Canyon of the Sierra Pelona in Los Angeles County, California

Willow Springs Canyon is a canyon cut by Willow Springs Canyon Wash. Its source is at the head of the canyon in the gap in the Portal Ridge of the Transverse Range, 0.5 miles north of Elizabeth Lake. It is cut into the slope to the northeast into the Antelope Valley, crossing the California Aqueduct. The mouth of the Canyon is 0.25 miles southwest of its confluence with Myrick Canyon Wash which is 300 feet southwest of the intersection of Munz Ranch Road with the Neenach - Fairmont Road in Los Angeles County, California, USA.

The closest populated place to Willow Springs Canyon is Elizabeth Lake, California.

==History==
Several early California roads passed through Willow Springs Canyon.

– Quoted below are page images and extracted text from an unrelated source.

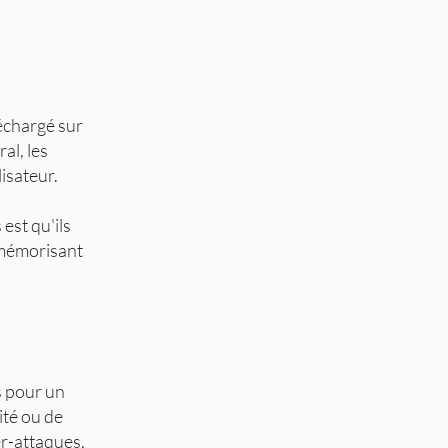
léchargé sur
al, les
isateur.
est qu'ils
n mémorisant
s pour un
ité ou de
er-attaques,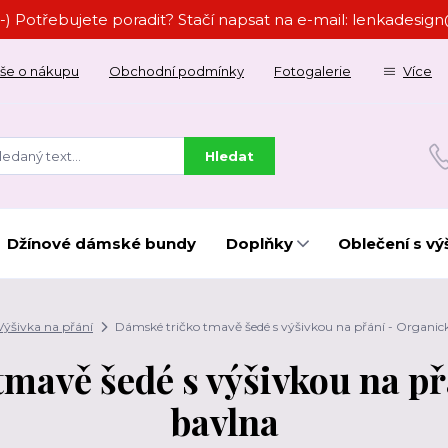
-) Potřebujete poradit? Stačí napsat na e-mail: lenkades
še o nákupu
Obchodní podmínky
Fotogalerie
Více
Hledat
Džínové dámské bundy
Doplňky
Oblečení s vý
Výšivka na přání
Dámské tričko tmavě šedé s výšivkou na přání - Organic
mavě šedé s výšivkou na p
bavlna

The first was El Camino Viejo, established by the Spanish and later used by the Californios, which passed from Elizabeth Lake through the canyon before tuning northwest to Mud Spring and Cow Springs before running west to what is now Tejon Pass.

Next was the 49er route from Los Angeles which followed that route to Mud Springs, then turned directly north across the Antelope Valley to Cottonwood Creek, following it up the east slope of the Tehachapi Mountains to cross them at the old Tejon Pass, where it descended the west slope into the canyon of Tejon Creek, which the road followed down through Rancho El Tejon into the San Joaquin Valley and then north to the gold fields on the route that became the Stockton - Los Angeles Road.

The wagons on the Stockton - Los Angeles Road passed along the El Camino Viejo route through Tejon Pass then turned down Grapevine Canyon past Fort Tejon into the San Joaquin Valley and the Old Tejon Pass route fell out of general use but it was favored by outlaws.